* **What you have to do**: Filter out all lines without the word "Office" from the data below, please, and copy the rest.

* **Records from a collection**:
--- START ---

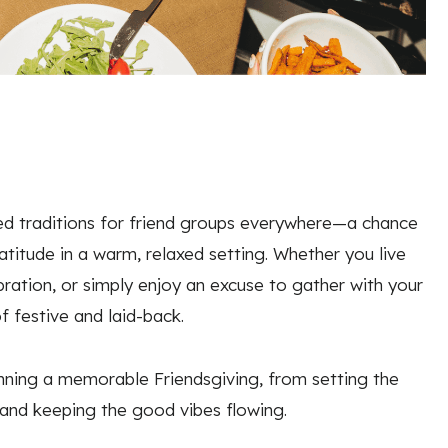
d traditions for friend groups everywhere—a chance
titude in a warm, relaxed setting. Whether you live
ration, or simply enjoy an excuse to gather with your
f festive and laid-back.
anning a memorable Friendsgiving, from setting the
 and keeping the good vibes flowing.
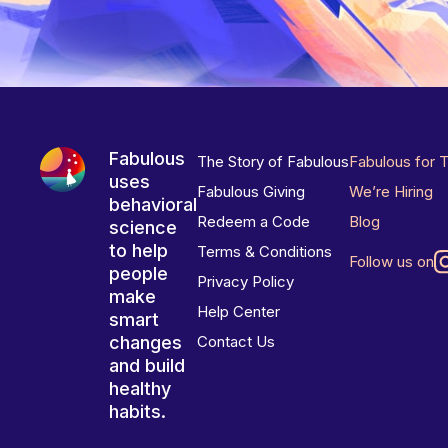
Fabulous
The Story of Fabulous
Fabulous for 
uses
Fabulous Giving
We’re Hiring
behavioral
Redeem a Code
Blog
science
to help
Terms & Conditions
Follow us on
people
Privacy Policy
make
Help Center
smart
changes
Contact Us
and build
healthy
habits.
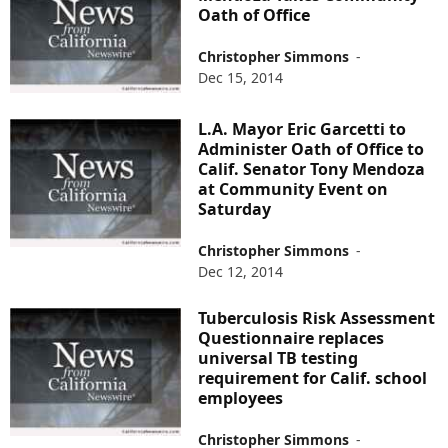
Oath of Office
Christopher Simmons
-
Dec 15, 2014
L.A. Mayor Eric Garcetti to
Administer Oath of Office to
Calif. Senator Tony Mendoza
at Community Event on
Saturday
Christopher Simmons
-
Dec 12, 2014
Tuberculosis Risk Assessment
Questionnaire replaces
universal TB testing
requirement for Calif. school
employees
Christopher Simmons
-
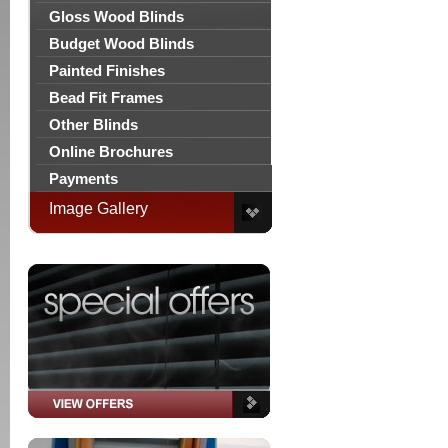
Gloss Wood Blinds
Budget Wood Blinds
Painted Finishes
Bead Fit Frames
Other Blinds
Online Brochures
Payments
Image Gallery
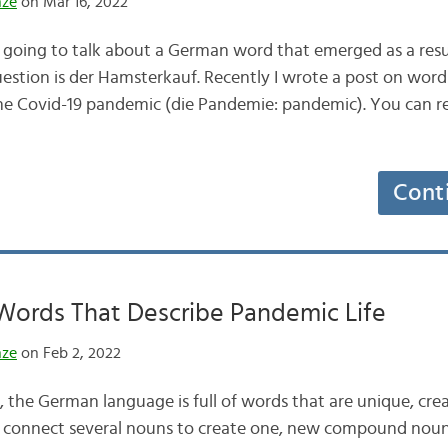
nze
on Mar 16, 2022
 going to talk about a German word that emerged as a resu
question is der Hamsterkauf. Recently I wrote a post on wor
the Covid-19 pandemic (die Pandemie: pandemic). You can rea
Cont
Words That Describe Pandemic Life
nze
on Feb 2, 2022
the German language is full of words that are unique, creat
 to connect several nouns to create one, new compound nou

--- END ---
--- START ---

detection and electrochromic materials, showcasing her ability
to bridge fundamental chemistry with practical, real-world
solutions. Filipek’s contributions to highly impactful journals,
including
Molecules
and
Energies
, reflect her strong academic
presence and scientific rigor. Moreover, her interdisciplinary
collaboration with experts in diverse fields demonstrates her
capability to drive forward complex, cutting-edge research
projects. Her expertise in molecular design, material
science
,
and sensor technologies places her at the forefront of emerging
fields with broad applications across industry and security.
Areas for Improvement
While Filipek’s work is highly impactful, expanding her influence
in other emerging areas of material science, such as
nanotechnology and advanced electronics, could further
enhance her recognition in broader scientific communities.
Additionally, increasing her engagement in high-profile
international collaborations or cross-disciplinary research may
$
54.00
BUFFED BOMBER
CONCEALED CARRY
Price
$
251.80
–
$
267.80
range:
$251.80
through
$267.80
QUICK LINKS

--- END ---

* **Output of the exercise**:
Oath of Office
Administer Oath of Office to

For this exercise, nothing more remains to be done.